Best Practices for Managing Many Datasets in a Marketplace Product

Hi everyone,

I’m facing an issue when trying to publish a Marketplace product that includes a Code Repository and a large number of related Datasets (over 300). I want to package the Code Repository with all its related datasets so that users can easily use the code with the data it was designed for. However, when I select the Code Repository and all associated Datasets for inclusion, I receive an error message stating that the “Marketplace Product exceeds the size limit.”

Has anyone else encountered this issue? If so, what strategies did you use to resolve it?

Specifically, I’m wondering if I’m forced to split the Code Repository and Datasets into separate Marketplace products. If so, what’s the most efficient way to handle this, given the large number of Datasets? Manually splitting them would be very time-consuming and undesirable.

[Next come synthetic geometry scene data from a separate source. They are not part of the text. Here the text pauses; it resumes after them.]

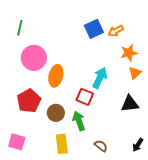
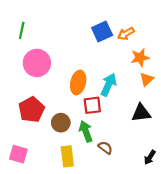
orange ellipse: (56, 76) -> (78, 82), moved
red square: (85, 97) -> (92, 105), turned -30
brown semicircle: (101, 146) -> (105, 148), moved

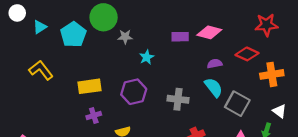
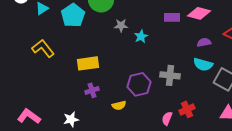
gray star: (125, 37) -> (121, 25), moved
cyan semicircle: (214, 87) -> (203, 64), turned 144
purple hexagon: (134, 92) -> (139, 84), moved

Are there any best practices or alternative approaches for managing large numbers of related Datasets within a Marketplace product? For example:

  • Is there a way to increase the size limit for Marketplace products (even temporarily)?
  • Are there any automated tools or scripts to help split and manage the Datasets?
  • Can I package the datasets in a different way to reduce the overall size?
  • Could I use a manifest file or similar to reference the datasets instead of including them directly?
  • If the Code Repository and Datasets are separate products, what’s the best way to communicate the relationship between them to users?

Any advice would be greatly appreciated!

Thanks in advance.

1 Like

Hi

Best practice here would be to split up the product. You can split up the product by packaging the repository twice and selecting specific datasets in each product, but it’d be much simpler to separate the repo here

Unfortunately there isn’t an easy way around this, other than splitting the product, or reducing the number of datasets that are included as content.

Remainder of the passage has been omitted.